On Thursday, November 19, the Regents of the University of California announced a plan to hike student fees by the significant margin of 32 percent. This unfortunate decision may in fact draw more popularity to AB 656, which seeks to throw the responsibility of education onto the unrelated oil industry. According to Alberto’s personal web site, “AB 656 reverses this trend” by putting a “severance tax on big oil companies, who have raked in record billion-dollar profits,” and instead awards the money to California colleges. So long as we’re taxing oil companies, why not tax fast food joints and hair salons? They also enjoy profits and aren’t seen as being as “important” as educational institutions. Torrico further claims that his bill “will provide the financial support our universities and community colleges need to serve all students looking to expand their education, retrain for new jobs, or to enter the workforce for the first time.” The best thing about this bill is the way in which its true goal is obfuscated: AB 656 is just a cleverly disguised way to tax one form of business, and not just to help students.
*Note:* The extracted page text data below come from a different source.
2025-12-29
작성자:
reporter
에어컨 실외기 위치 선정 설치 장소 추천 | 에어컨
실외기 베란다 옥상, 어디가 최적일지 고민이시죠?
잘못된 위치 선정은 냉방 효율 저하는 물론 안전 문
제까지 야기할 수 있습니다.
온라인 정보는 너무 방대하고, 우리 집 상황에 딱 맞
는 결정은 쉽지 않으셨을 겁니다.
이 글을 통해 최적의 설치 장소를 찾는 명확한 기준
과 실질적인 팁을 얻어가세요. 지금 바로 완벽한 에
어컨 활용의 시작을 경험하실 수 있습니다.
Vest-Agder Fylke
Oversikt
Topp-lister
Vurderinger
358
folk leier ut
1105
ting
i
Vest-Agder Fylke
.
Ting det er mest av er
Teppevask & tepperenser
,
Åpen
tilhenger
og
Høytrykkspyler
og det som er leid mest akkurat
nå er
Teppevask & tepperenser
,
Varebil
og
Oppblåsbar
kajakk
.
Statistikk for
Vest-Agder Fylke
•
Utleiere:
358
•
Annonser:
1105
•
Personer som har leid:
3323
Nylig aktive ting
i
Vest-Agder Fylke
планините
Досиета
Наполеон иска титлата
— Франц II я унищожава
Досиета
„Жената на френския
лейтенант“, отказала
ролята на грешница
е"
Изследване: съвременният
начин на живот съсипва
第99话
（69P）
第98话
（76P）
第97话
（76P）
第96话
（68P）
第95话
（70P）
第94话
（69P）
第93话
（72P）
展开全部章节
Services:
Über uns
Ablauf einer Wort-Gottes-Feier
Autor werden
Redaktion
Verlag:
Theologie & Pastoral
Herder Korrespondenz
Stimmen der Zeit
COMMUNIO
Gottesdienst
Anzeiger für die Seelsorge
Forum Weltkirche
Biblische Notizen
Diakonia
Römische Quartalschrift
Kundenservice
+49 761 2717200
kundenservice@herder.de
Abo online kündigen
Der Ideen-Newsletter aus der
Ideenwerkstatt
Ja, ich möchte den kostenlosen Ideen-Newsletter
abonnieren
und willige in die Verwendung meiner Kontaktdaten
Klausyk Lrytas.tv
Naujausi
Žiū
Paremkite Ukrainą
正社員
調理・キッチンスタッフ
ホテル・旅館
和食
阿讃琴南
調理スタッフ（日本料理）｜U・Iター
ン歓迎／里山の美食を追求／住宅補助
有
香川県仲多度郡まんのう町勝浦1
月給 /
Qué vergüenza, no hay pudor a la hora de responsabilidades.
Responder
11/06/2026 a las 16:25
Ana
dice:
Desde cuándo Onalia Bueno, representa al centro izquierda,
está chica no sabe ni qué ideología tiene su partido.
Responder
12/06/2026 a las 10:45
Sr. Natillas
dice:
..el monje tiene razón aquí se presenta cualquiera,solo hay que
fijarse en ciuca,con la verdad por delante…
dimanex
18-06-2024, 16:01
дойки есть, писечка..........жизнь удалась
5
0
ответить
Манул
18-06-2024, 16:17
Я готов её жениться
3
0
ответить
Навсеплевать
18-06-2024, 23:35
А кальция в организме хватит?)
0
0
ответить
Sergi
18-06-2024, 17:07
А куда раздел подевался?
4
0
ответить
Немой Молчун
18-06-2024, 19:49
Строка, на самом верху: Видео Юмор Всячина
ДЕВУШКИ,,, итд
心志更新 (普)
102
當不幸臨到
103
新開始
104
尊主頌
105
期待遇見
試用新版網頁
If passed, AB 656 would establish the California Higher Education Endowment Corporation, or CHEEC, which would “annually allocate an unspecified percentage of the moneys… the California Higher Education Fund, which would be created in the General Fund, to the California community colleges for curriculum and programs related to renewable energy and to annually allocate remaining moneys in the fund to the California State University and the University of California.” This is a hidden way to obtain money mainly for renewable energy studies, giving the leftovers to students in the CSU and UC systems. Of course, the bill itself is couched in terms of how it will fix the problems of the CSU and UC systems, when in fact, that is not its primary aim at all.
If passed, AB 656’s “oil and gas severance tax” would go into effect within two months, on January 1, 2010. In essence, oil and gas producers are being taxed so that Torrico’s pet projects can be funded, and students believe the bill is in place mainly to help them. Can we say obfuscation? And because the bill would label the taxes as lawful levies, Torrico’s bill also states that the gas and oil companies will not be reimbursed for the paid levies, “penalties, and interest collected pursuant to these provisions.”
One can’t help but be reminded of President Obama’s elusive tax message: we aren’t taxing success (the middle class), when in fact, that is exactly what is happening, and is the reason that businesses leave California in search of cheaper locations from which to operate. Why are the gas and oil industries suddenly burdened with saving the state universities? They aren’t the ones who drove a top-notch education system into the ground. Why are oil companies seen as soft targets, as scapegoats for a legislature that has long mishandled the finances of a state which should be in the red, not the black? Oil and gas companies should not be forced to pay for the mistakes of state and university leaders… and if they are, the legislators should at least be honest about their intentions.